Notes: Requires EA’s Origin app to install and run, which seems to rub some people up the wrong way. More positively, in a roundabout sort of way, Titanfall 2’s retail struggles means it’s easy to find it for cheap.
Where can I buy it: Retail or EA’s Origin.
What else should I be playing if I like this: You could slam all the way into simulation and seek out Mechwarrior 4, or if it’s the high-speed, ultra-fluid, wall-running movement that most pleases you, give Mirror’s Edge or Dying Light a try.
37. Aliens versus Predator (1999)
Publisher: FOX Interactive
AvP was not just another game about killing nasties in the dark. It was a game about being inside the skulls of iconic movie monsters, and fleshing out those beasts far more than any movie ever did. Three playable perspectives – alien, predator, human marine – and all so distinct, and the motivation of each rendered sympathetic despite encountering them all as enemies from the other perspectives. To boot, AvP made much more of the first-person perspective than most of its gun-crazed genre-mates ever did. While the telltale targeting reticule was ever-present, this is a game about survival and observation, a claustrophobic odyssey of fear and strange abilities. Add to this multiplayer and skirmish modes that deftly realised the fantasy of the titular What If? and you have a smart, wonderfully asymmetrical remix of first-person shooters which somehow manages to be scary even when you’re playing an otherworldly death-machine.
Notes: Easily confused with 2010’s quasi-remake Aliens vs. Predator, which was, y’know, fine, but came across as far more straightforward. The 1999 AvP was retroactively renamed Aliens versus Predator Classic 2000 for a re-release and slight overhaul (including widescreen support, modern Windows compatibility, gamepad support and not requiring you to have CD 2 in your drive if you wanted to hear the music, which I honestly kind of miss).

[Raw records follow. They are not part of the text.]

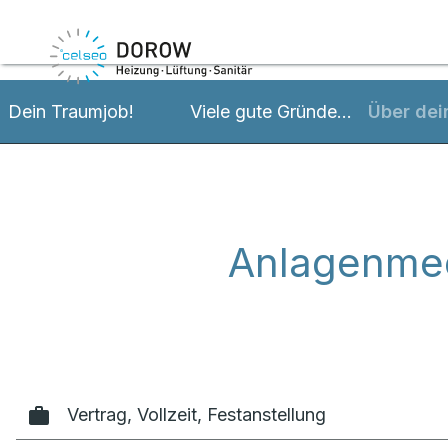
Kontaktieren Sie uns
Viele gute Gründe...
Über dei
Dein Traumjob!
Anlagenmec
Vertrag, Vollzeit, Festanstellung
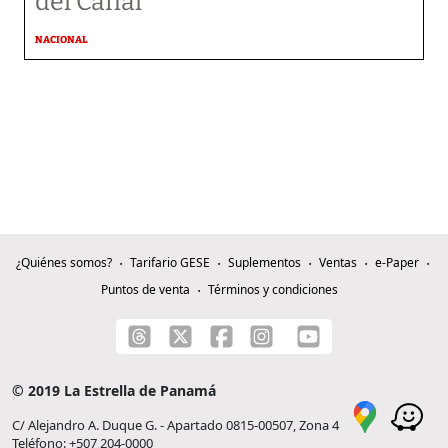
del Canal
NACIONAL
¿Quiénes somos?
Tarifario GESE
Suplementos
Ventas
e-Paper
Puntos de venta
Términos y condiciones
© 2019 La Estrella de Panamá
C/ Alejandro A. Duque G. - Apartado 0815-00507, Zona 4
Teléfono: +507 204-0000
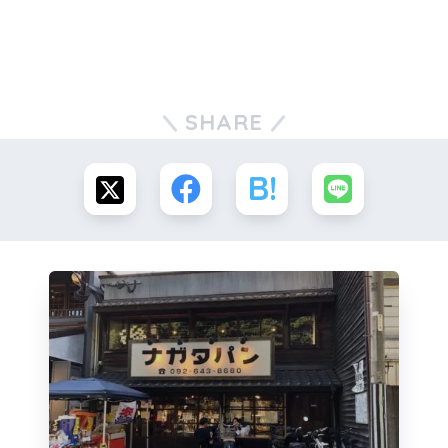
SHARE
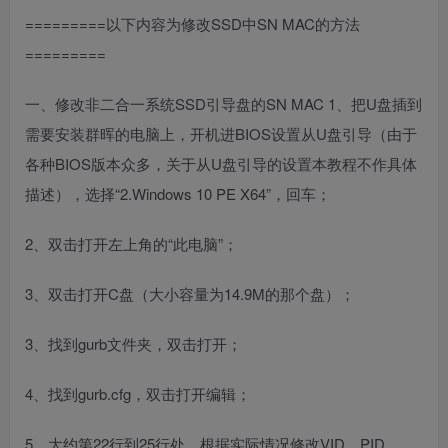
=========以下内容为修改SSD中SN MAC的方法
=========
一、修改非二合一系统SSD引导盘的SN MAC 1、把U盘插到
需要安装群晖的电脑上，开机进BIOS设置从U盘引导（由于
各种BIOS版本众多，关于从U盘引导的设置本教程不作具体
描述），选择“2.Windows 10 PE X64”，回车；
2、双击打开左上角的“此电脑”；
3、双击打开C盘（大小容量为14.9M的那个盘）；
3、找到gurb文件夹，双击打开；
4、找到gurb.cfg，双击打开编辑；
5、大约第22行到25行处，根据实际情况修改VID、PID、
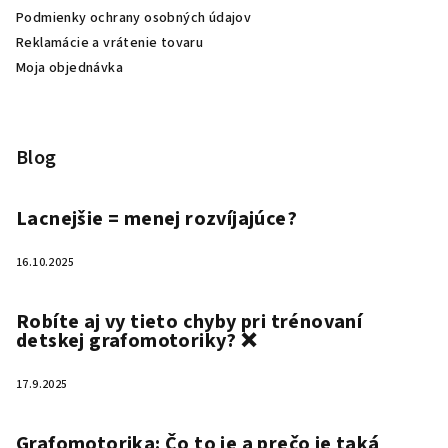
Podmienky ochrany osobných údajov
Reklamácie a vrátenie tovaru
Moja objednávka
Blog
Lacnejšie = menej rozvíjajúce?
16.10.2025
Robíte aj vy tieto chyby pri trénovaní
detskej grafomotoriky? ❌
17.9.2025
Grafomotorika: Čo to je a prečo je taká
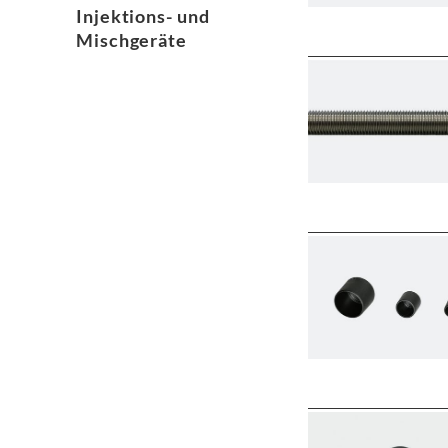
Injektions- und
Mischgeräte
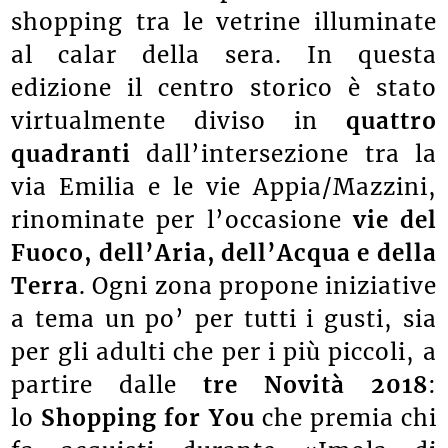
shopping tra le vetrine illuminate
al calar della sera.
In questa
edizione il centro storico è stato
virtualmente diviso in
quattro
quadranti
dall’intersezione tra la
via Emilia e le vie Appia/Mazzini,
rinominate per l’occasione
vie del
Fuoco, dell’Aria, dell’Acqua e della
Terra
. Ogni zona propone iniziative
a tema un po’ per tutti i gusti, sia
per gli adulti che per i più piccoli, a
partire dalle
tre Novità 2018
:
lo
Shopping for You
che premia chi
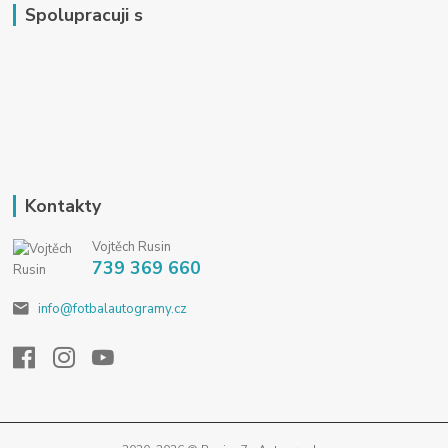
Spolupracuji s
Kontakty
Vojtěch Rusin
739 369 660
info@fotbalautogramy.cz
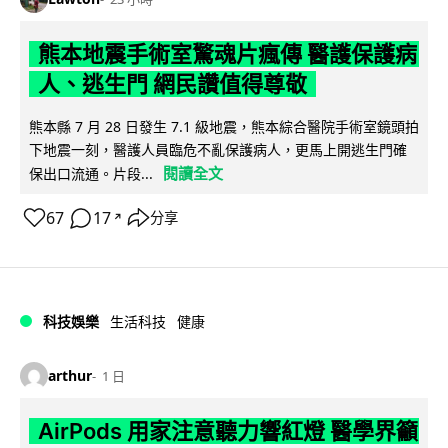
熊本地震手術室驚魂片瘋傳 醫護保護病
人、逃生門 網民讚值得尊敬
熊本縣 7 月 28 日發生 7.1 級地震，熊本綜合醫院手術室鏡頭拍
下地震一刻，醫護人員臨危不亂保護病人，更馬上開逃生門確
閱讀全文
保出口流通。片段...
67
17
分享
↗
科技娛樂
生活科技
健康
arthur
1 日
AirPods 用家注意聽力響紅燈 醫學界籲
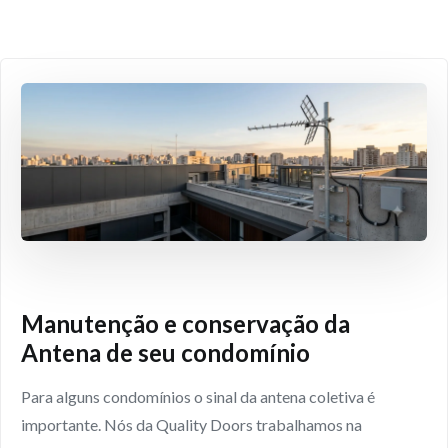
Manutenção e conservação da
Antena de seu condomínio
Para alguns condomínios o sinal da antena coletiva é
importante. Nós da Quality Doors trabalhamos na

What else should I be playing if I like this: Alien: Isolation is the other great Aliens game, though it doesn’t have the strategic oddness of playing as the beasts.
36. Prey (2017)
Developer: Arcane Studios
Publisher: Bethesda Softworks
Prey is set aboard a space station with gooey aliens who have the ability to mimic whatever they desire. They took one look at human beings and decided: “No, I’d rather be a chair”. And that is why you spend a large amount of time in this new age immersive sim looking suspiciously at furniture.

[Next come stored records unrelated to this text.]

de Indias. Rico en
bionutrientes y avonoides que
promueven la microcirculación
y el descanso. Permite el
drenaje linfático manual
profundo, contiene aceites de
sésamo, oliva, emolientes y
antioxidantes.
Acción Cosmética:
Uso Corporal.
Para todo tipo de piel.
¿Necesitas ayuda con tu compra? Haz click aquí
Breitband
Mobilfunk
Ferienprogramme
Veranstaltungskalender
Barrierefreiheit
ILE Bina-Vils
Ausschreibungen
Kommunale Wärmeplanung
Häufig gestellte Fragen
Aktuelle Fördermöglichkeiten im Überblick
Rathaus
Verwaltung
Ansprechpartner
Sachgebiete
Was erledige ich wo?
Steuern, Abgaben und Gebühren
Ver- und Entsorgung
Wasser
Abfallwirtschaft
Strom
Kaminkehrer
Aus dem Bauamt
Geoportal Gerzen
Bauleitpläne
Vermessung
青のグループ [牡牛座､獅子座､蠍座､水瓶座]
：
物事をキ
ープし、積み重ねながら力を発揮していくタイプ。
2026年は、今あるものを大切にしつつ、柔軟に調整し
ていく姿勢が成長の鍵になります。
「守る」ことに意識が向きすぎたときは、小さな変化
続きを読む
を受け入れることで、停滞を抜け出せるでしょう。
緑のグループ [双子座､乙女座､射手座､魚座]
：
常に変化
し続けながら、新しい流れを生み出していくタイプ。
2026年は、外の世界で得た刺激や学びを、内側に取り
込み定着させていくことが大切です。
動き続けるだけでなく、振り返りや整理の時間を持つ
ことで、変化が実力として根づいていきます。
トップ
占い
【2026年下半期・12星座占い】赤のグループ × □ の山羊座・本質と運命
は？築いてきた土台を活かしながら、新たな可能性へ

But the baddies are arguably the least interesting thing about it. Talos Station takes inspiration from Metroidvanias as it does from System Shock or Deus Ex. New powers let you access spaces you couldn’t reach before. Locked doors inspire curiosity and force you to make mental notes about the orbital’s metallic confines. “I’ll come back here,” you think, “when I can turn into a stapler.” It’s exploratory sci-fi that builds on Looking Glass’ legacy.
As a shooter, it often puts its guns last, favouring extraterestrial superpowers or environmental traps (even your wrench remains useful for much of the game). But why worry about guns when you can program two turrets to do all the shooting for you, and carry them around wherever you go?
Notes: A speedrunner once completed the game in 7 minutes.
What else should I be playing if I like this: Deus Ex: Mankind Divided has similarly wonderful level design, even if it doesn’t fully embrace the Metroidvania school of thought.